LAPICIDE. Un bien joli mot. On le trouve inscrit sur cette plaque que feu mon ami, Jean Delesquif, avait cloué sur sa porte. Sur le beige fade du bois, il n’en reste qu’un rectangle moins fade et quatre trous piqués d’échardes. Cette étiquette, « lapicide », qu’il avait accolée à son nom, ne désignait pour lui qu’un état social, très inessentiel : il taillait des pierres tombales en marbre noir, y gravait pour des inconnus des épitaphes rehaussées d’or, et gagnait sa subsistance en les vendant, voilà tout.
Mais il ne voulait pas que le monde entende parler de lui davantage. Il y avait fort bien réussi. Resté célibataire, il ne mangeait jamais hors de chez lui, ne sortait que pour acheter ses pommes de terre, et chez les épiciers les moins francophones, où il se contentait lui-même d’un bonjour, d’un merci et au besoin d’un au revoir. D’amis, il avait moi, ce qui fait un. Des clients, plusieurs ; mais morts. Or il disait perdre son temps, à gagner ainsi sa vie en gravant des pierres. Car sa vie véritable, essentielle, était secrète, cloîtrée : il s’était voué à « l’Art ». Il sculptait.

C’était une vocation tardive : sa première était la chirurgie. Je l’avais connu à la Faculté ; je suis aujourd’hui médecin légiste, lui est mort sans le sou, mais il était de nous deux, à l’époque, de très loin le plus doué. En mystique ou en alchimiste de l’anatomie, lorsqu’il copiait ses planches ou dessinait ses écorchés, il avait la même exactitude dans les mouvements de sa main, la même pointe de fureur inspirée au creux de ses yeux, que lorsqu’il disséquait. Nous, profanes, simples carabins, nous taillions dans les cadavres comme dans la viande d’un étal de boucher. Mais lui, en prêtre ou en artiste, il posait avec tendresse ses yeux et ses mains sur ces corps nus, froids et sans nom, pour en faire en quelques traits de scalpel un homme, une femme. Au rouge profond du sang figé, il soulignait la courbe d’un sein, d’une lèvre, d’une paupière qui s’affaissait, et leur redonnait une signification, presque une vie. Même un cœur ou un foie, sous ses doigts, paraissait prêt à frémir encore.

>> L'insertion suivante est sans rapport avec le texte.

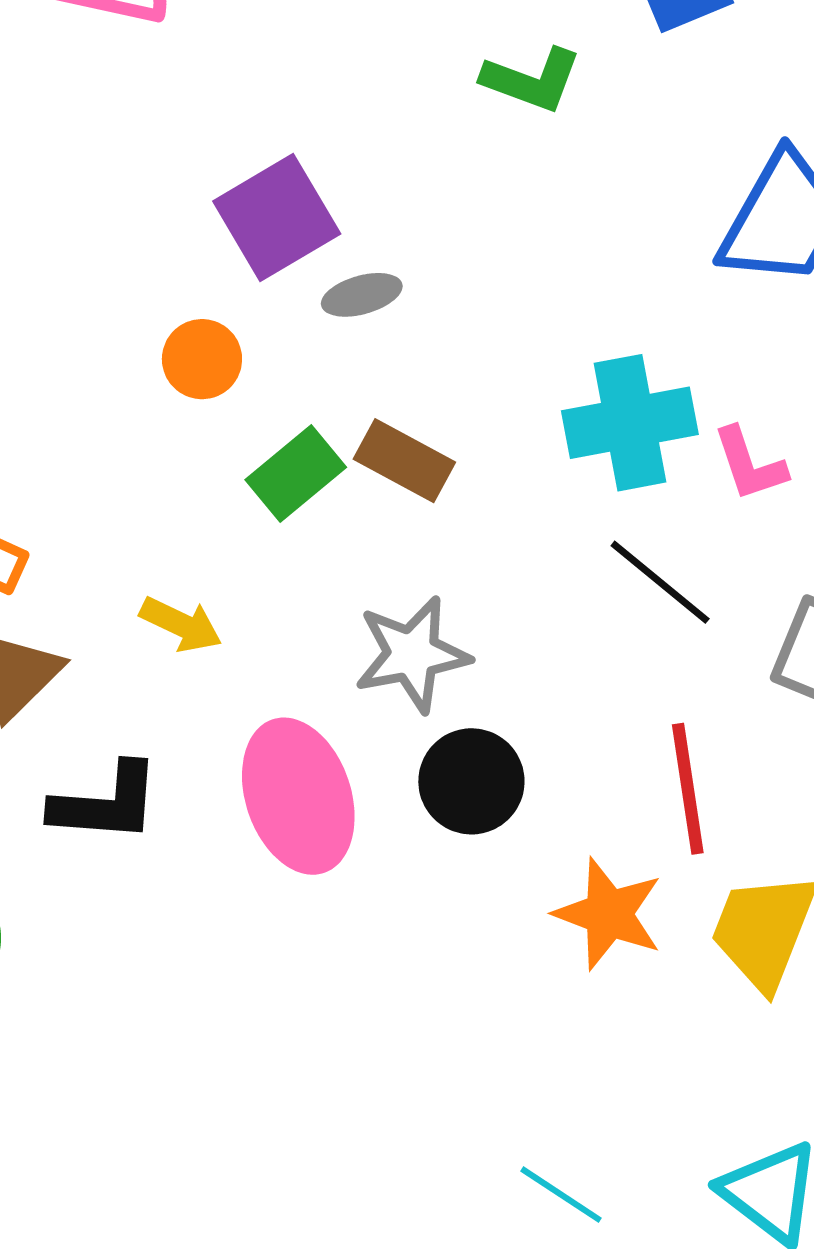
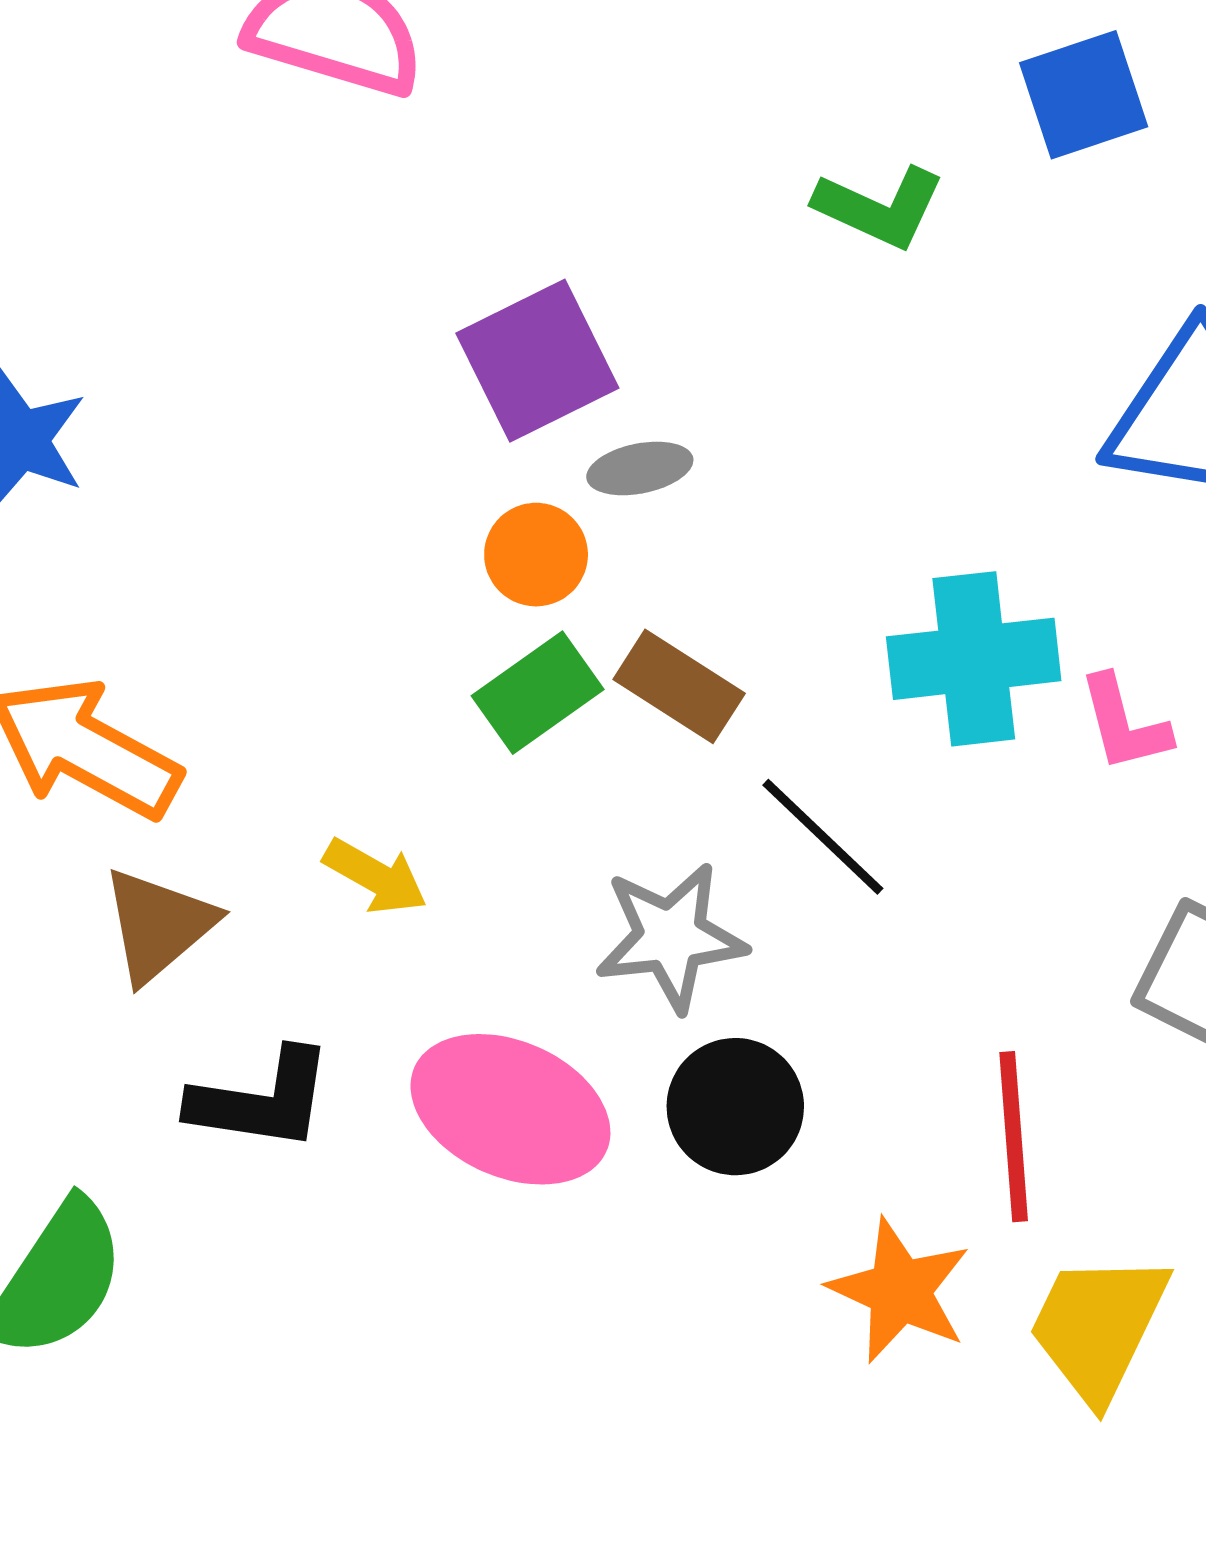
orange circle: (202, 359) -> (536, 555), moved
black line: (660, 582) -> (823, 837), moved
pink ellipse: (298, 796) -> (510, 1109), turned -52

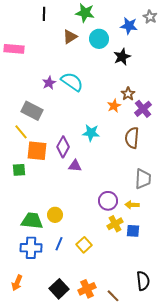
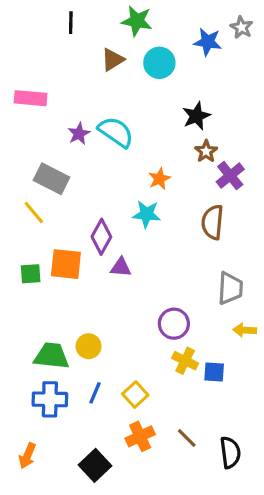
pink rectangle: (14, 49) -> (31, 98), moved
black star: (122, 57) -> (196, 116), moved
orange star: (114, 106) -> (159, 179), moved
orange square: (37, 151) -> (66, 264), moved
yellow arrow: (132, 205) -> (245, 330), moved
yellow cross: (115, 224) -> (185, 361), turned -35
orange cross: (87, 289) -> (140, 436), moved
brown line: (113, 296) -> (187, 438), moved

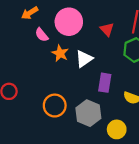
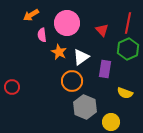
pink semicircle: (42, 35) -> (42, 35), turned 32
purple rectangle: (105, 83) -> (105, 69), moved
orange circle: (55, 106) -> (72, 81), moved

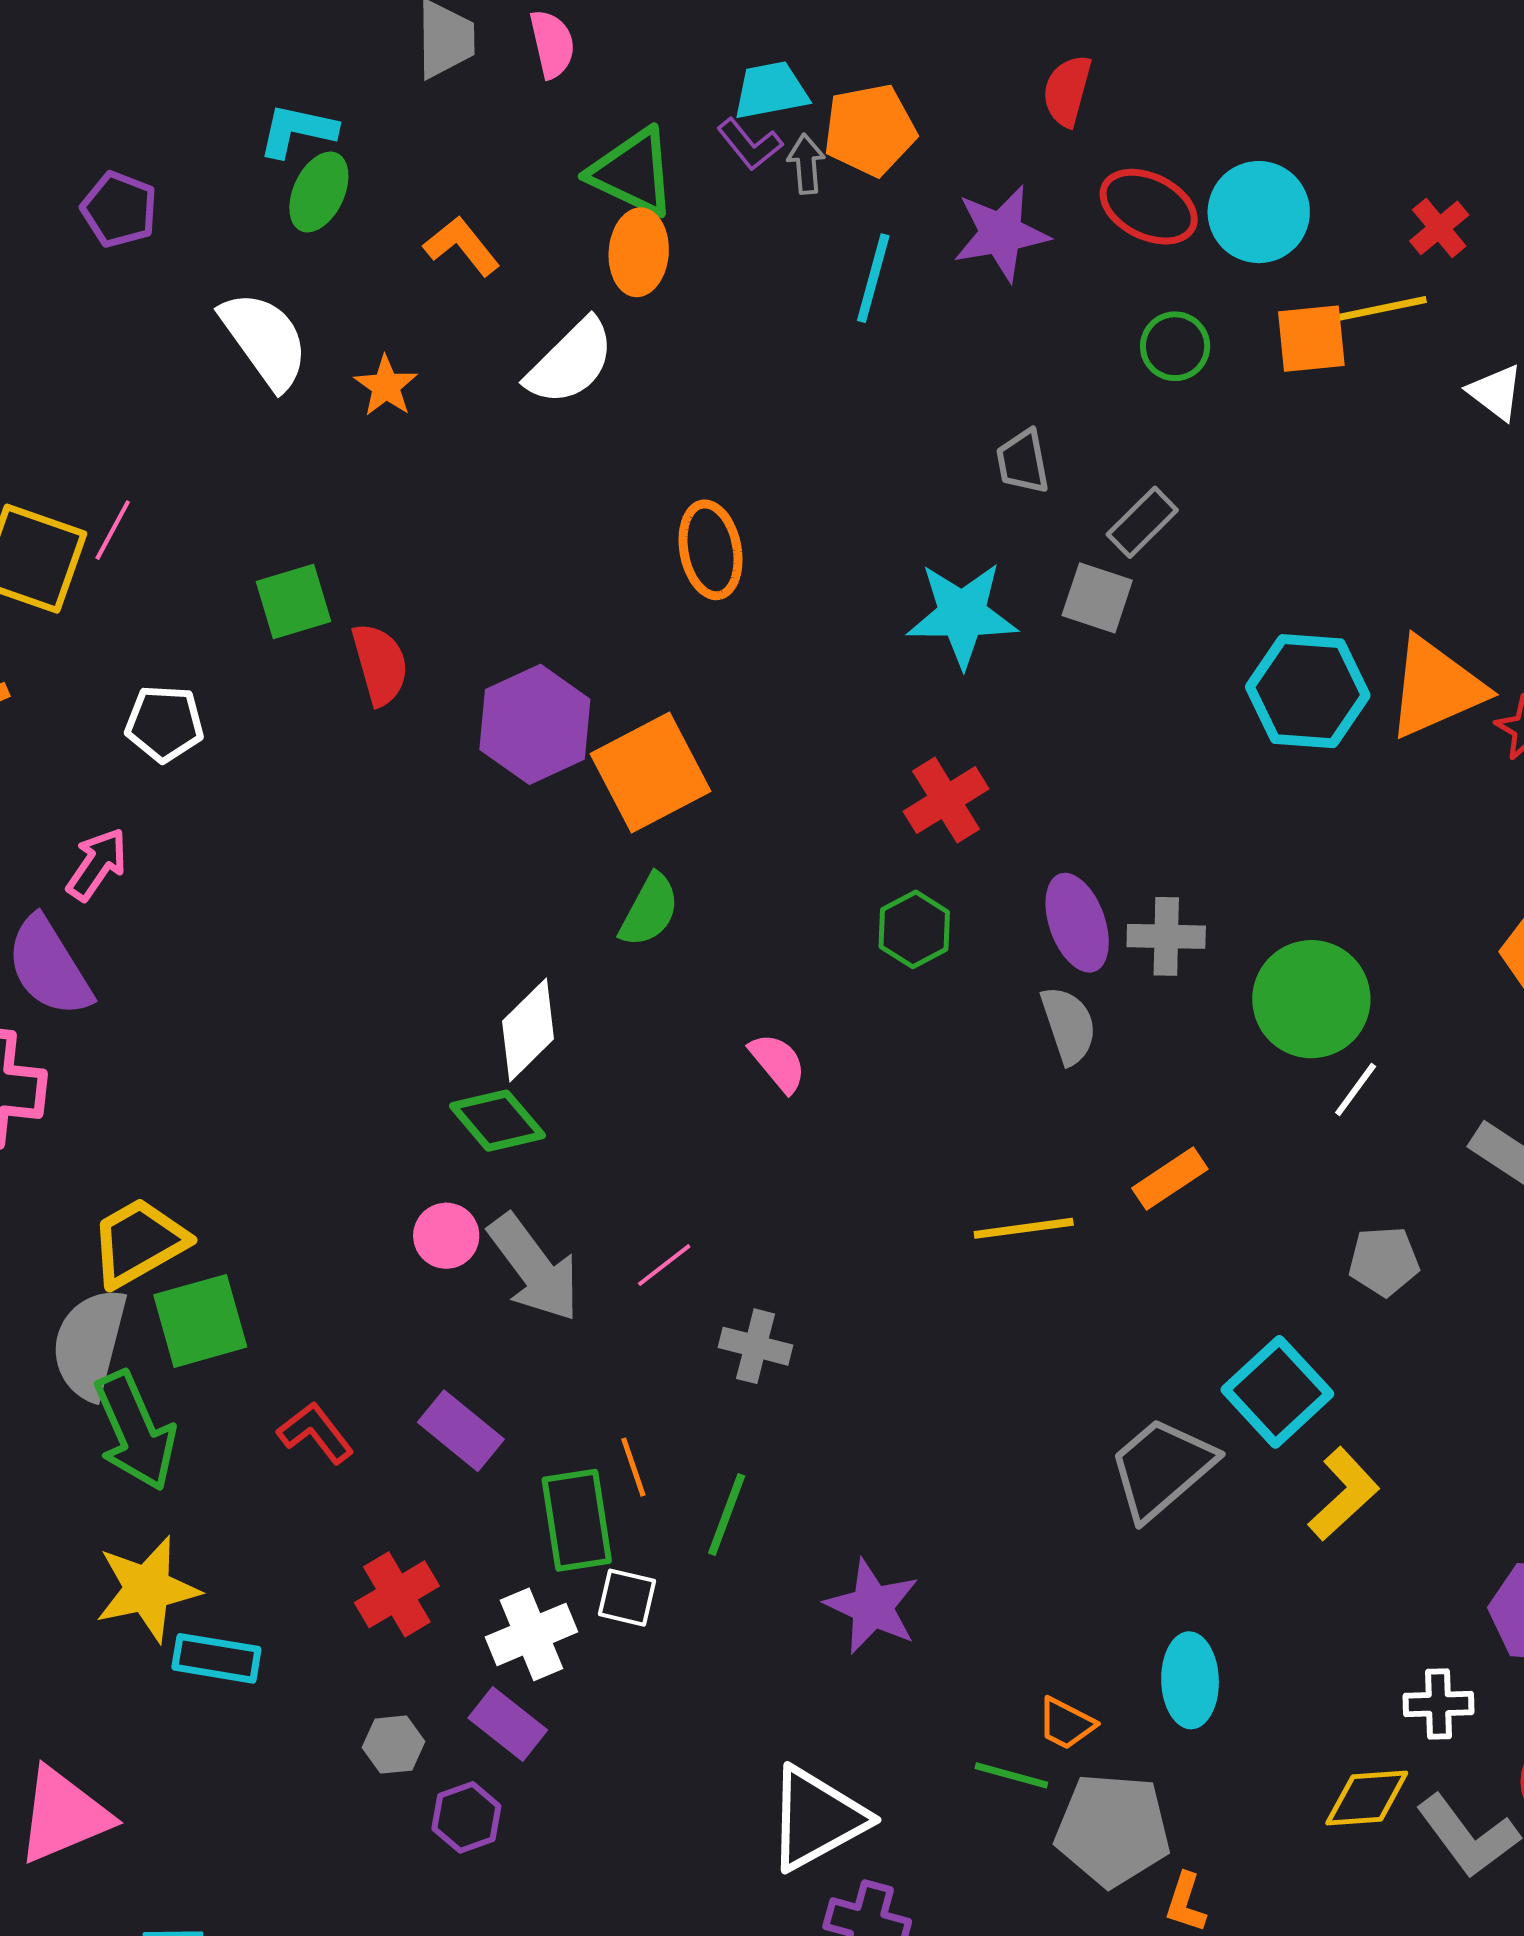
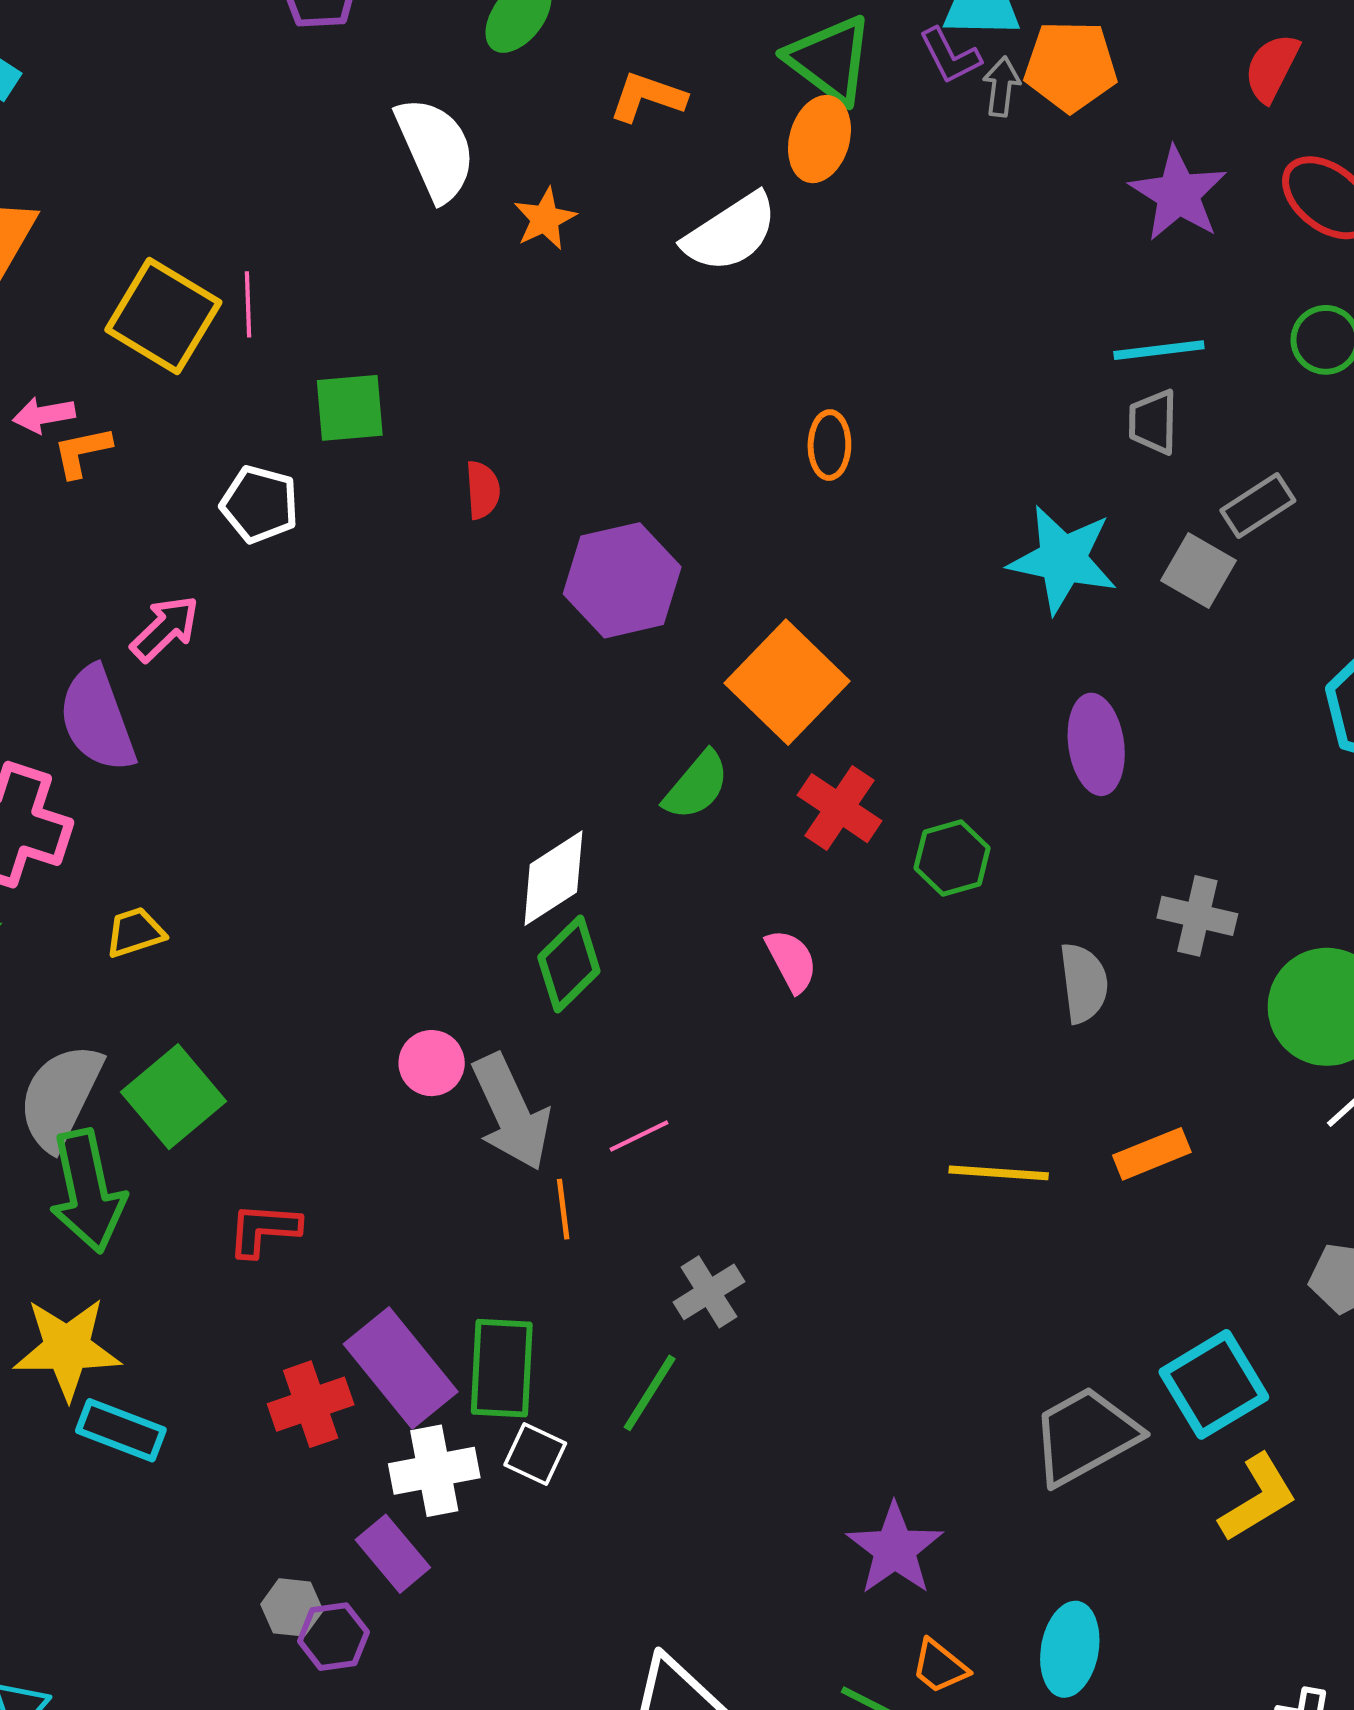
purple star: (1001, 233) -> (1178, 194), turned 30
orange L-shape: (462, 246) -> (647, 97), turned -44
cyan line: (873, 278) -> (1159, 350), moved, turned 56
pink line: (113, 530) -> (248, 304), turned -42
orange ellipse: (711, 550) -> (829, 445), size x0.7
green square: (294, 602) -> (350, 408), moved
red semicircle: (380, 664) -> (483, 490), size x0.7
orange square: (650, 772) -> (787, 682), moved, turned -30
red cross: (946, 800) -> (839, 808), moved, turned -36
purple ellipse: (1077, 923) -> (1096, 744), moved
green diamond: (497, 1121) -> (569, 964), moved, turned 74
yellow trapezoid: (139, 1242) -> (135, 932), moved, size x0.6
green square: (200, 1321) -> (173, 1097), turned -36
gray cross: (755, 1346) -> (709, 1292), moved, turned 32
purple rectangle: (461, 1431) -> (401, 1368), moved, size x1.4
red L-shape: (316, 1433) -> (264, 1229), turned -60
orange line: (633, 1467) -> (563, 1209), moved
purple star: (872, 1607) -> (895, 1549), moved
gray hexagon: (394, 1745) -> (292, 1607), moved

Major, il avait pourtant renoncé. Il n’avait jamais prêté le serment d’Hippocrate. Cet abandon, qui m’avait paru — me paraît encore — un gâchis ridicule, il me l’avait expliqué autrefois, au cours de l’une de ces déclamations terribles et exaltées dont il était coutumier. Une noirceur terrible l’obsédait depuis toujours : celle du creux, du tube, qui habite tout corps humain. Celle de ce « milieu extérieur » menteur, replié dans son « milieu intérieur », le mystère de cette « lumière intestinale » à jamais ténébreuse. C’était pour la dévoiler, la connaître et s’en libérer qu’il avait voulu d’abord, avec passion, être chirurgien. Mais en passe d’y parvenir, après avoir pourtant mille fois déployé, désenglué, incisé tout au long, défait et lavé des tubes digestifs de la bouche à l’anus — après avoir parfois même, la nuit, sous la lumière crue des néons, étalé sur des mètres et des mètres leur honte, pâle, rosacée et ponctuée d’organes sombres, sur les carreaux blancs d’une salle de dissection déserte —, s’il avait abandonné, c’est qu’il sentait bien que jamais il ne se libèrerait ainsi de l’empire de la noirceur. L’été, il partit en Grèce. Or à Paros, il eut une sorte de révélation, devant un haut bloc de marbre blanc. Ce miracle lisse, veiné de lumière, dense et plein, contraire exact de la noirceur viscérale, serait son sauveur ! Il en ferait un homme de ce marbre. C’est ainsi que Jean Delesquif décida de devenir sculpteur.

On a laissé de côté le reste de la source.